**Action item**:
The entries that follow must be given again exactly, with the pictures excluded.

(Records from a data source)
+++

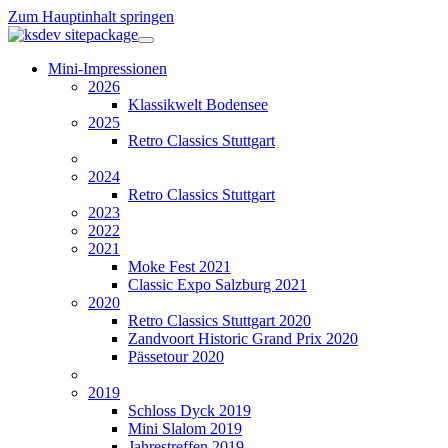
Zum Hauptinhalt springen
Mini-Impressionen
2026
Klassikwelt Bodensee
2025
Retro Classics Stuttgart
2024
Retro Classics Stuttgart
2023
2022
2021
Moke Fest 2021
Classic Expo Salzburg 2021
2020
Retro Classics Stuttgart 2020
Zandvoort Historic Grand Prix 2020
Pässetour 2020
2019
Schloss Dyck 2019
Mini Slalom 2019
Jahrestreffen 2019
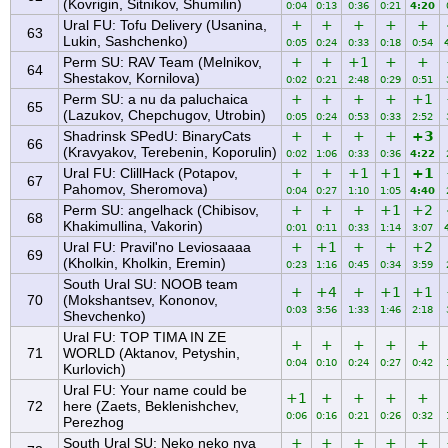
(Kovrigin, Sitnikov, Shumilin)
0:04
0:13
0:36
0:21
4:20
Ural FU: Tofu Delivery (Usanina,
+
+
+
+
+
63
Lukin, Sashchenko)
0:05
0:24
0:33
0:18
0:54
Perm SU: RAV Team (Melnikov,
+
+
+1
+
+
64
Shestakov, Kornilova)
0:02
0:21
2:48
0:29
0:51
Perm SU: a nu da paluchaica
+
+
+
+
+1
65
(Lazukov, Chepchugov, Utrobin)
0:05
0:24
0:53
0:33
2:52
Shadrinsk SPedU: BinaryCats
+
+
+
+
+3
66
(Kravyakov, Terebenin, Koporulin)
0:02
1:06
0:33
0:36
4:22
Ural FU: ClillHack (Potapov,
+
+
+1
+1
+1
67
Pahomov, Sheromova)
0:04
0:27
1:10
1:05
4:40
Perm SU: angelhack (Chibisov,
+
+
+
+1
+2
68
Khakimullina, Vakorin)
0:01
0:11
0:33
1:14
3:07
Ural FU: Pravil'no Leviosaaaa
+
+1
+
+
+2
69
(Kholkin, Kholkin, Eremin)
0:23
1:16
0:45
0:34
3:59
South Ural SU: NOOB team
+
+4
+
+1
+1
70
(Mokshantsev, Kononov,
0:03
3:56
1:33
1:46
2:18
Shevchenko)
Ural FU: TOP TIMA IN ZE
+
+
+
+
+
71
WORLD (Aktanov, Petyshin,
0:04
0:10
0:24
0:27
0:42
Kurlovich)
Ural FU: Your name could be
+1
+
+
+
+
72
here (Zaets, Beklenishchev,
0:06
0:16
0:21
0:26
0:32
Perezhog
South Ural SU: Neko neko nya
+
+
+
+
+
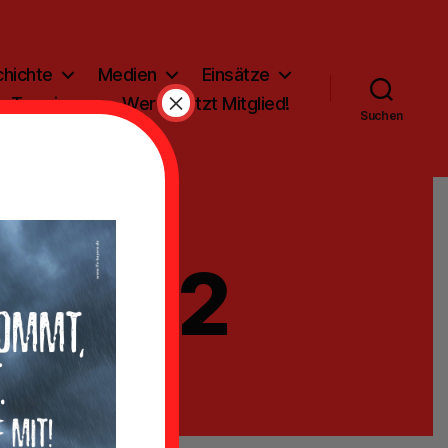
hichte
Medien
Einsätze
×
Termine
Werde jetzt Mitglied!
Suchen
-01-12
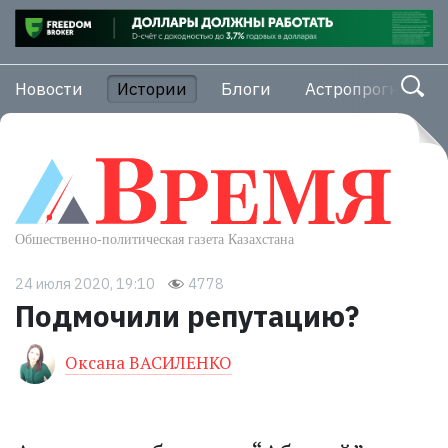
Новости
Истории
Блоги
Астропрогноз
24 июля 2020, 19:10
4778
Подмочили репутацию?
Оксана ВАСИЛЕНКО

+++

**Completed task**:
Zum Hauptinhalt springen
Mini-Impressionen
2026
Klassikwelt Bodensee
2025
Retro Classics Stuttgart
2024
Retro Classics Stuttgart
2023
2022
2021
Moke Fest 2021
Classic Expo Salzburg 2021
2020
Retro Classics Stuttgart 2020
Zandvoort Historic Grand Prix 2020
Pässetour 2020
2019
Schloss Dyck 2019
Mini Slalom 2019
Jahrestreffen 2019
(Kovrigin, Sitnikov, Shumilin)
0:04
0:13
0:36
0:21
4:20
Ural FU: Tofu Delivery (Usanina,
+
+
+
+
+
63
Lukin, Sashchenko)
0:05
0:24
0:33
0:18
0:54
Perm SU: RAV Team (Melnikov,
+
+
+1
+
+
64
Shestakov, Kornilova)
0:02
0:21
2:48
0:29
0:51
Perm SU: a nu da paluchaica
+
+
+
+
+1
65
(Lazukov, Chepchugov, Utrobin)
0:05
0:24
0:53
0:33
2:52
Shadrinsk SPedU: BinaryCats
+
+
+
+
+3
66
(Kravyakov, Terebenin, Koporulin)
0:02
1:06
0:33
0:36
4:22
Ural FU: ClillHack (Potapov,
+
+
+1
+1
+1
67
Pahomov, Sheromova)
0:04
0:27
1:10
1:05
4:40
Perm SU: angelhack (Chibisov,
+
+
+
+1
+2
68
Khakimullina, Vakorin)
0:01
0:11
0:33
1:14
3:07
Ural FU: Pravil'no Leviosaaaa
+
+1
+
+
+2
69
(Kholkin, Kholkin, Eremin)
0:23
1:16
0:45
0:34
3:59
South Ural SU: NOOB team
+
+4
+
+1
+1
70
(Mokshantsev, Kononov,
0:03
3:56
1:33
1:46
2:18
Shevchenko)
Ural FU: TOP TIMA IN ZE
+
+
+
+
+
71
WORLD (Aktanov, Petyshin,
0:04
0:10
0:24
0:27
0:42
Kurlovich)
Ural FU: Your name could be
+1
+
+
+
+
72
here (Zaets, Beklenishchev,
0:06
0:16
0:21
0:26
0:32
Perezhog
South Ural SU: Neko neko nya
+
+
+
+
+
hichte
Medien
Einsätze
×
Termine
Werde jetzt Mitglied!
Suchen
-01-12
Новости
Истории
Блоги
Астропрогноз
24 июля 2020, 19:10
4778
Подмочили репутацию?
Оксана ВАСИЛЕНКО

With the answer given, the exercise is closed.